Stored items

·····

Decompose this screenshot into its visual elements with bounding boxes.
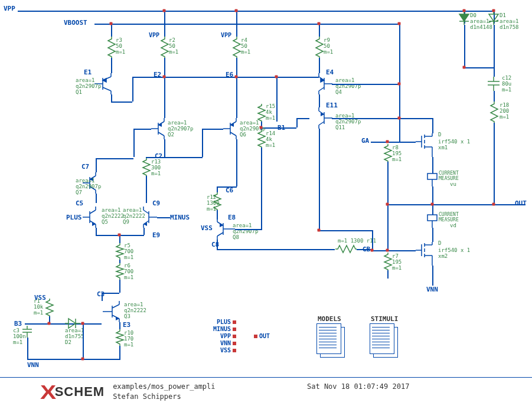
wire [111, 58, 112, 73]
wire [111, 94, 112, 102]
wire [372, 250, 416, 251]
wire [319, 58, 320, 73]
node [431, 203, 434, 206]
wire [332, 84, 400, 85]
q5-label: area=1q2n2222Q5 [102, 208, 124, 225]
net-vpp-r4: VPP [221, 32, 231, 38]
stimuli-label: STIMULI [371, 315, 398, 323]
wire [494, 91, 495, 102]
resistor-r3 [108, 37, 115, 58]
wire [432, 228, 433, 242]
net-c3: C3 [97, 290, 105, 298]
wire [217, 249, 335, 250]
schematic-canvas: VPP VBOOST D0 area=1 d1n4148 D1 area=1 d… [0, 0, 532, 378]
net-vnn-bl: VNN [27, 361, 39, 369]
xm2-label: irf540 x 1xm2 [438, 248, 470, 260]
wire [276, 77, 319, 78]
d2-label: area=1d1n755D2 [65, 328, 84, 346]
wire [432, 204, 433, 215]
wire [296, 118, 298, 127]
node [235, 76, 238, 78]
node [398, 117, 401, 120]
svg-line-80 [90, 210, 96, 214]
wire [27, 338, 28, 359]
logo-text: SCHEM [55, 384, 105, 400]
node [235, 9, 238, 12]
wire [133, 129, 151, 130]
wire [372, 230, 373, 250]
resistor-r2 [161, 37, 168, 58]
transistor-q8 [211, 218, 235, 240]
node [110, 22, 113, 25]
net-ga: GA [361, 137, 369, 145]
wire [235, 229, 261, 230]
node [398, 22, 401, 25]
wire [132, 77, 133, 102]
resistor-r4 [233, 37, 240, 58]
wire [164, 58, 165, 73]
svg-line-110 [217, 233, 223, 236]
wire [261, 148, 262, 230]
node [386, 249, 389, 252]
resistor-r6 [116, 263, 123, 280]
node [492, 203, 495, 206]
net-c6: C6 [226, 186, 233, 194]
r13-label: r13300m=1 [151, 159, 161, 177]
wire [371, 142, 416, 143]
wire [494, 67, 495, 77]
wire [202, 129, 203, 157]
io-pins-out: OUT [254, 333, 270, 340]
svg-marker-96 [68, 319, 76, 328]
r4-label: r450m=1 [241, 38, 250, 55]
q1-label: area=1q2n2907pQ1 [76, 78, 101, 96]
wire [319, 24, 320, 37]
d1-label: D1 area=1 d1n758 [500, 13, 519, 31]
wire [236, 11, 237, 37]
q6-label: area=1q2n2907pQ6 [240, 120, 265, 138]
svg-line-27 [319, 122, 324, 125]
net-minus: MINUS [170, 214, 190, 221]
wire [143, 228, 145, 235]
wire [432, 266, 433, 286]
node [492, 9, 495, 12]
svg-marker-4 [489, 14, 498, 21]
footer-author: Stefan Schippers [113, 392, 215, 402]
q11-label: area=1q2n2907pQ11 [335, 113, 361, 131]
wire [96, 158, 97, 172]
q9-label: area=1q2n2222Q9 [123, 208, 145, 225]
c3-complabel: c3100nm=1 [13, 328, 26, 346]
svg-rect-58 [427, 173, 437, 179]
node [318, 229, 321, 232]
wire [319, 230, 372, 231]
net-c8: C8 [211, 241, 219, 248]
q4-label: area=1q2n2907pQ4 [335, 78, 361, 96]
wire [261, 127, 296, 129]
resistor-r11 [335, 245, 357, 253]
r1-label: r110km=1 [34, 299, 43, 316]
wire [164, 73, 165, 118]
svg-marker-0 [459, 14, 469, 21]
diode-d1 [489, 12, 498, 25]
resistor-r1 [46, 299, 53, 316]
cm2-net: vd [450, 223, 456, 229]
xm1-pin: D [438, 132, 441, 138]
wire [319, 129, 320, 230]
wire [387, 204, 526, 205]
wire [164, 11, 165, 37]
net-vboost: VBOOST [64, 19, 87, 27]
wire [494, 123, 495, 204]
net-vpp: VPP [4, 5, 15, 12]
resistor-r18 [491, 102, 498, 123]
q7-label: area=1q2n2907pQ7 [76, 178, 101, 196]
cap-c12 [485, 77, 502, 91]
wire [432, 157, 433, 173]
wire [119, 280, 120, 293]
cm1-net: vu [450, 182, 456, 188]
wire [217, 186, 218, 192]
wire [236, 58, 237, 73]
wire [25, 323, 102, 325]
r14-label: r144km=1 [266, 131, 275, 149]
q8-label: area=1q2n2907pQ8 [233, 223, 258, 241]
svg-marker-21 [321, 78, 324, 82]
r7-label: r7195m=1 [392, 254, 402, 271]
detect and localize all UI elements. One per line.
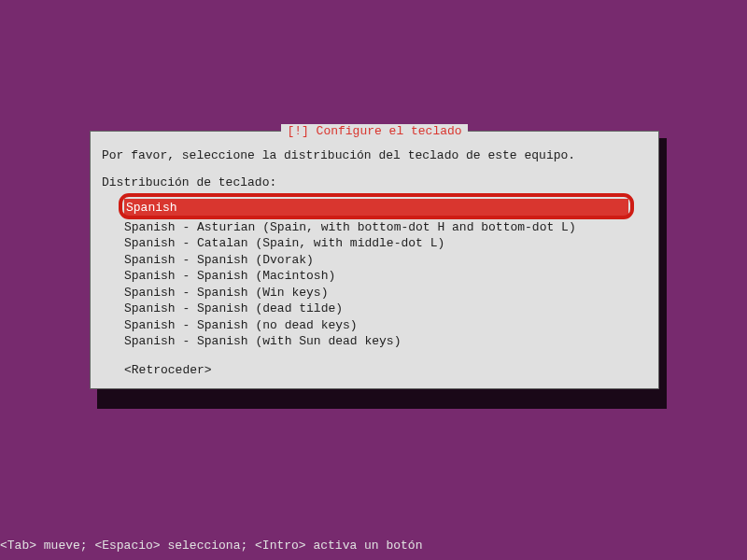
keyboard-layout-list[interactable]: Spanish Spanish - Asturian (Spain, with …	[124, 199, 647, 350]
list-item[interactable]: Spanish - Asturian (Spain, with bottom-d…	[124, 219, 647, 236]
list-item[interactable]: Spanish - Spanish (no dead keys)	[124, 317, 647, 334]
list-item[interactable]: Spanish - Spanish (Win keys)	[124, 285, 647, 301]
list-item[interactable]: Spanish - Spanish (with Sun dead keys)	[124, 333, 647, 350]
list-item[interactable]: Spanish - Spanish (Macintosh)	[124, 268, 647, 285]
list-item[interactable]: Spanish - Catalan (Spain, with middle-do…	[124, 235, 647, 252]
list-item[interactable]: Spanish - Spanish (dead tilde)	[124, 301, 647, 317]
dialog-label: Distribución de teclado:	[102, 175, 647, 189]
footer-hint: <Tab> mueve; <Espacio> selecciona; <Intr…	[0, 539, 422, 553]
keyboard-config-dialog: [!] Configure el teclado Por favor, sele…	[90, 131, 659, 389]
list-item-selected-wrap[interactable]: Spanish	[124, 199, 647, 217]
back-button[interactable]: <Retroceder>	[124, 363, 647, 377]
dialog-title: [!] Configure el teclado	[281, 124, 467, 138]
dialog-prompt: Por favor, seleccione la distribución de…	[102, 148, 647, 162]
list-item[interactable]: Spanish - Spanish (Dvorak)	[124, 252, 647, 269]
list-item-selected[interactable]: Spanish	[124, 199, 628, 217]
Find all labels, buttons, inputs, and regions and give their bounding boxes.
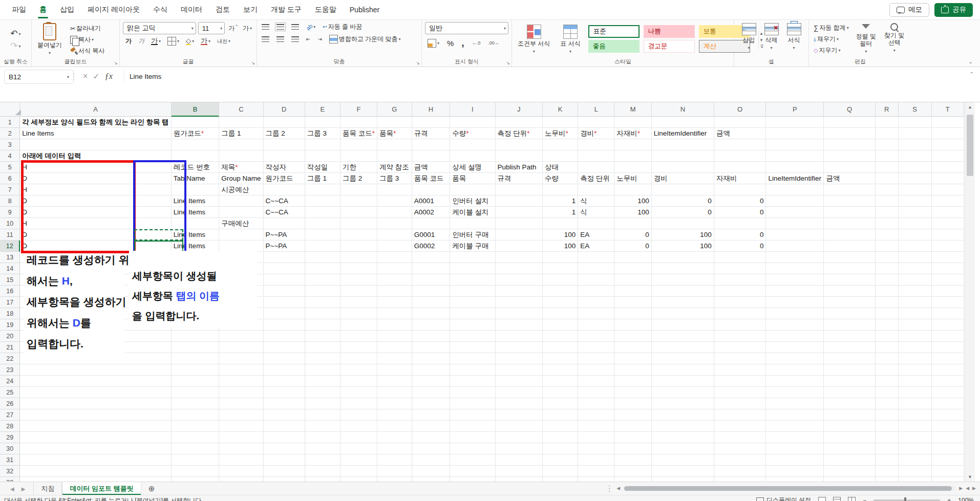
cell-E13[interactable] (305, 252, 340, 263)
sheet-prev-icon[interactable]: ◀ (10, 486, 14, 492)
cell-L18[interactable] (578, 308, 614, 319)
cell-F33[interactable] (340, 477, 377, 482)
cell-E10[interactable] (305, 218, 340, 229)
scroll-down-icon[interactable]: ▼ (965, 472, 975, 482)
column-header-N[interactable]: N (652, 102, 714, 117)
cell-E32[interactable] (305, 466, 340, 477)
cell-E7[interactable] (305, 184, 340, 195)
sheet-next-icon[interactable]: ▶ (22, 486, 26, 492)
cell-Q32[interactable] (824, 466, 875, 477)
cell-R4[interactable] (876, 150, 899, 162)
cell-O31[interactable] (714, 454, 766, 466)
cell-I1[interactable] (450, 117, 495, 128)
cell-H33[interactable] (412, 477, 450, 482)
cell-Q7[interactable] (824, 184, 875, 195)
cell-A27[interactable] (20, 409, 172, 421)
cell-L16[interactable] (578, 286, 614, 297)
cell-H28[interactable] (412, 421, 450, 432)
cell-G33[interactable] (377, 477, 412, 482)
cell-J28[interactable] (496, 421, 543, 432)
cell-Q33[interactable] (824, 477, 875, 482)
cell-F25[interactable] (340, 387, 377, 398)
cell-S8[interactable] (899, 195, 932, 207)
cell-G5[interactable]: 계약 참조 (377, 162, 412, 173)
cell-J30[interactable] (496, 443, 543, 454)
cell-H12[interactable]: G0002 (412, 241, 450, 252)
cell-S7[interactable] (899, 184, 932, 195)
cell-A2[interactable]: Line Items (20, 128, 172, 139)
column-header-Q[interactable]: Q (824, 102, 875, 117)
cell-I9[interactable]: 케이블 설치 (450, 207, 495, 218)
cell-T23[interactable] (932, 364, 964, 376)
cell-R16[interactable] (876, 286, 899, 297)
cell-I23[interactable] (450, 364, 495, 376)
cell-A32[interactable] (20, 466, 172, 477)
cell-S10[interactable] (899, 218, 932, 229)
cell-B8[interactable]: Line Items (172, 195, 219, 207)
cell-I18[interactable] (450, 308, 495, 319)
cell-K25[interactable] (543, 387, 578, 398)
cell-B28[interactable] (172, 421, 219, 432)
cell-T17[interactable] (932, 297, 964, 308)
cell-P19[interactable] (766, 319, 824, 331)
menu-tab-삽입[interactable]: 삽입 (53, 0, 81, 19)
cell-S32[interactable] (899, 466, 932, 477)
cell-D2[interactable]: 그룹 2 (264, 128, 305, 139)
cell-F15[interactable] (340, 274, 377, 286)
cell-T22[interactable] (932, 353, 964, 364)
cell-G9[interactable] (377, 207, 412, 218)
cell-G20[interactable] (377, 331, 412, 342)
cell-J7[interactable] (496, 184, 543, 195)
cell-G14[interactable] (377, 263, 412, 274)
cell-O3[interactable] (714, 139, 766, 150)
cell-B24[interactable] (172, 376, 219, 387)
cell-R26[interactable] (876, 398, 899, 409)
cell-G31[interactable] (377, 454, 412, 466)
cell-R5[interactable] (876, 162, 899, 173)
formula-bar-collapse-icon[interactable]: ⌃ (970, 71, 974, 77)
autosum-button[interactable]: ∑자동 합계▾ (812, 23, 850, 33)
cell-K32[interactable] (543, 466, 578, 477)
cell-T6[interactable] (932, 173, 964, 184)
cell-J4[interactable] (496, 150, 543, 162)
share-button[interactable]: 공유 (934, 3, 973, 17)
cell-C8[interactable] (219, 195, 263, 207)
cell-M8[interactable]: 100 (614, 195, 651, 207)
cell-B1[interactable] (172, 117, 219, 128)
cell-I28[interactable] (450, 421, 495, 432)
cell-J10[interactable] (496, 218, 543, 229)
grip-dots[interactable]: ⋮ (605, 484, 613, 493)
cell-C31[interactable] (219, 454, 263, 466)
cell-L4[interactable] (578, 150, 614, 162)
cell-H9[interactable]: A0002 (412, 207, 450, 218)
row-header-18[interactable]: 18 (0, 308, 20, 319)
cell-I17[interactable] (450, 297, 495, 308)
cell-J24[interactable] (496, 376, 543, 387)
cell-E6[interactable]: 그룹 1 (305, 173, 340, 184)
cell-O10[interactable] (714, 218, 766, 229)
cell-D9[interactable]: C~~CA (264, 207, 305, 218)
conditional-formatting-button[interactable]: 조건부 서식 ▾ (515, 24, 552, 56)
cell-C10[interactable]: 구매예산 (219, 218, 263, 229)
cell-S28[interactable] (899, 421, 932, 432)
cell-T33[interactable] (932, 477, 964, 482)
cell-M14[interactable] (614, 263, 651, 274)
cell-E25[interactable] (305, 387, 340, 398)
collapse-ribbon-button[interactable]: ⌄ (966, 58, 976, 65)
column-header-D[interactable]: D (264, 102, 305, 117)
cell-R14[interactable] (876, 263, 899, 274)
row-header-1[interactable]: 1 (0, 117, 20, 128)
cell-D20[interactable] (264, 331, 305, 342)
cell-C6[interactable]: Group Name (219, 173, 263, 184)
menu-tab-홈[interactable]: 홈 (33, 0, 53, 19)
row-header-33[interactable]: 33 (0, 477, 20, 482)
cell-N25[interactable] (652, 387, 714, 398)
cell-L30[interactable] (578, 443, 614, 454)
cell-T20[interactable] (932, 331, 964, 342)
cell-Q30[interactable] (824, 443, 875, 454)
cell-B33[interactable] (172, 477, 219, 482)
cell-Q5[interactable] (824, 162, 875, 173)
cell-H23[interactable] (412, 364, 450, 376)
decrease-decimal-button[interactable]: .00→ (486, 40, 501, 46)
column-header-J[interactable]: J (496, 102, 543, 117)
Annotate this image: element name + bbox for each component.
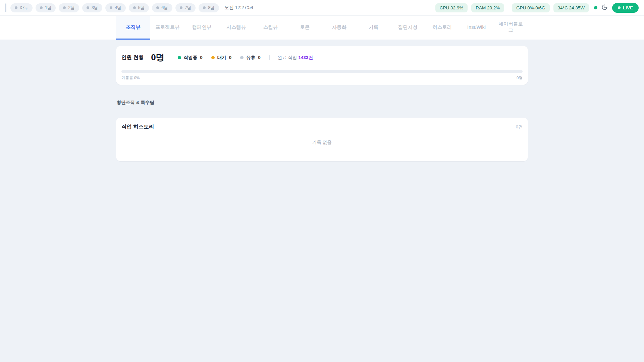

·····

**INSTRUCTIONS FOR THE TASK:** Within the entries above, find each line where "marker" appears; copy every one.

**TASK OUTPUT:**
svg-marker-96 [68, 319, 76, 328]
svg-marker-4 [489, 14, 498, 21]
svg-marker-0 [459, 14, 469, 21]
svg-marker-21 [321, 78, 324, 82]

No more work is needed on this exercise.